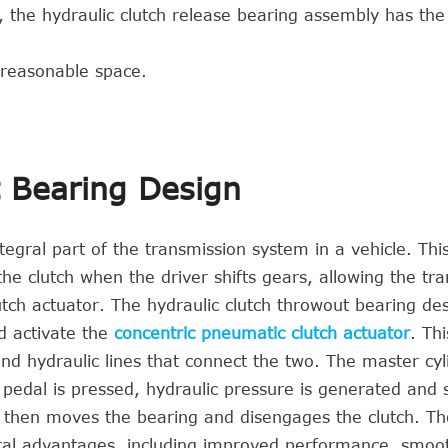
, the hydraulic clutch release bearing assembly has the
 reasonable space.
t Bearing Design
tegral part of the transmission system in a vehicle. Thi
 the clutch when the driver shifts gears, allowing the tr
tch actuator. The hydraulic clutch throwout bearing de
d activate the
concentric pneumatic clutch actuator
. Th
and hydraulic lines that connect the two. The master cyl
 pedal is pressed, hydraulic pressure is generated and 
re then moves the bearing and disengages the clutch. Th
eral advantages, including improved performance, smoo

**Exercise instructions**
Go through the listing and copy each line that includes the string "actuator".

**Response for this exercise**
tch actuator. The hydraulic clutch throwout bearing de
concentric pneumatic clutch actuator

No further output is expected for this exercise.